LORSQUE VOUS me demandez un général, je ne sais si vous envisagez bien toutes les contradictions qu'il auroit à essuyer en Espagne : elles le rendroient inutile, et vous verriez naître de nouvelles plaintes contre les Français. Après ce que vous m'avez fait savoir de vos intentions pour l'abbé d'Etrées, il ne conviendroit point de donner à un autre le caractère d'am. bassadeur: des changemens si fréquens perdent les affaires.

AU CARDINAL D'ÉTRÉES.

10 août 1703.

Je vois qu'on a entièrement changé l'esprit du roi d'Espagne à votre égard.

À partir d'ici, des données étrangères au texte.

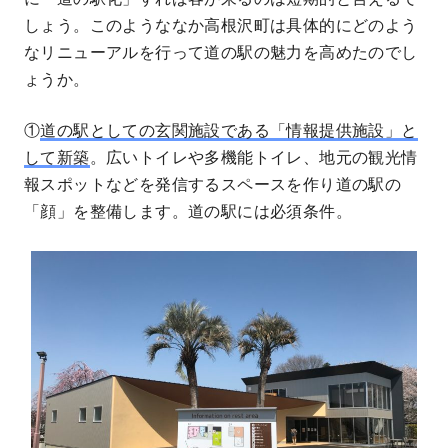
しょう。このようななか高根沢町は具体的にどのよう
なリニューアルを行って道の駅の魅力を高めたのでし
ょうか。
①
道の駅としての玄関施設である「情報提供施設」と
して新築
。広いトイレや多機能トイレ、地元の観光情
報スポットなどを発信するスペースを作り道の駅の
「顔」を整備します。道の駅には必須条件。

Non-seulement il me demande instamment, aussi bien que la reine, de vous rappeler; mais je vois qu'il vous cache ses résolutions, en même temps qu'il m'en instruit par ses lettres. Le tort que cette dissention fait aux affaires, m'est encore moins sensible que la manière dont vous êtes traité. Ainsi, je crois devoir à l'attachement

personnel que vous m'avez toujours témoigné et à l'amitié que j'ai pour vous, de vous accorder la permission de revenir auprès de moi, sans attendre que vous la demandiez. Je serai très-aise de vous voir délivré de toutes les peines que votre zèle vous a fait souffrir, et de vous témoigner moi-même la satisfaction que j'ai des importans services que vous m'avez rendus en Italie et en Espagne.

A PHILIPPE V.

16 septembre 1703.

Vous serez satisfait sur le départ du cardinal d'Etrées; et s'il reçoit encore ma lettre à Madrid, je suis persuadé qu'il en partira incessamment après l'avoir lue. Je souhaite que sa retraite mette vos affaires en meilleur état : il en est temps. L'abbé d'Etrées n'oubliera rien pour vous plaire. Je lui écris de ne point entrer dans le despacho. Il convient qu'il ne soit présentement rempli que de vos sujets. Ils en auront plus d'attention aux intérêts de V. M.; ils n'imputeront pas aux seuls Français la cause de tous les maux de la monarchie. Je me rapporte sur les affaires à ce que l'abbé d'Etrées vous en dira, &c.

AU CARDINAL D'ÉTRÉES.

16 septembre 1703.

COMME Vous êtes hors d'état de remédier présentement aux désordres vos conseils n'étant plus écoutés, il est de votre prudence d'ôter le prétexte de dire, que votre présence empêche qu'on ne fasse toutes les dispositions qui conviendroient au bien des affaires. Si vous êtes donc retenu par quelque raison particulière, je vous permets de dire, que je vous ai donné un ordre positif de partir sans délai, et je vous le donne en effet, afin que vous le puissiez dire avec vérité.

A L'ABBÉ D'ÉTREES.

16 septembre 1703.

Il faut songer à combattre également les ennemis intérieurs de l'Espagne et les étrangers. Les premiers ont fait jusqu'à présent ce qu'ils ont pu, pour rejeter la haine générale sur les Français. Il ne faut pas douter qu'ils ne songent à vous perdre, et non-seulement vous, mais tous ceux que j'enverrois en Espagne, et que la jalousie de voir entrer mes ambassadeurs

dans les plus secrets conseils du Roi Catholique, ne soit la principale raison de l'animosité que les principaux de la nation auront contre eux. J'ai cru qu'il étoit autant de mon service que de votre intérêt, de ne vous y pas

exposer.

AU MARECHAL DE VILLARS.

Fontainebleau, le 27 septembre 1703.

MON COUSIN, j'ai reçu hier la lettre que vous m'avez écrite le 18 de ce mois; vous verrez par la réponse que je vous ai faite à celle du 10, ce que je pense de l'état présent des affaires de Bavière, et quelles sont mes intentions sur le parti que vous avez à prendre.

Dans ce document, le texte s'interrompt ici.